Nemerov, Howard (1920–), after graduation from Harvard and service as a pilot in World War II became a teacher of English at Bennington, Brandeis, and Washington University, St. Louis. His fiction includes
The Melodramatists (1949), a satirical portrait of a Boston family's inabilities to find a meaningful way of life;
Federigo, or The Power of Love (1954), a comedy;
The Homecoming Game (1957), a satire about a professor failing a star football player, dramatized by Howard Lindsay and Russel Crouse as
Tall Story (1959); and
A Commodity of Dreams (1959), stories.

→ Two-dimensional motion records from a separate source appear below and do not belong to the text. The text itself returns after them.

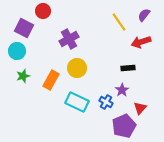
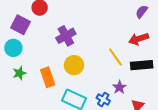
yellow line: (119, 22) -> (115, 57), moved
black rectangle: (128, 68) -> (142, 65), moved, size x1.5
orange rectangle: (51, 80) -> (48, 77), turned -48

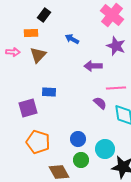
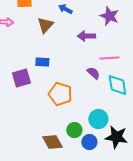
brown triangle: (38, 55) -> (45, 25), moved
blue circle: (78, 139) -> (89, 142), moved
orange pentagon: (38, 142) -> (60, 94), moved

His well‐wrought poetry has been collected in
Image and the Law (1947),
Guide to the Ruins (1950),
The Salt Garden (1955),
Mirrors and Windows (1958);
The Next Room of the Dream (1964), including two verse plays with Biblical themes;
The Blue Swallows (1967);
Gnomes & Occasions (1973), epigrammatic works;
The Western Approaches (1976);
Collected Poems (1977), for which he won a Pulitzer Prize, a National Book Award, and in 1980 a Bollingen Prize;
Inside the Onion (1984); and
War Stories (1987). His essays appear in
Poetry and Fiction (1963);
Journal of the Fictive Life (1966), a psychological inquiry into the creative process;
Reflections on Poetry and Poetics (1972);
Figures of Thought (1978);
New and Selected Essays (1985), introduced by Kenneth Burke; and
The Oak in the Acorn (1987), lectures delivered at Brandeis University. He was awarded a National Medal of Arts (1987) and named the nation's Poet Laureate in 1988.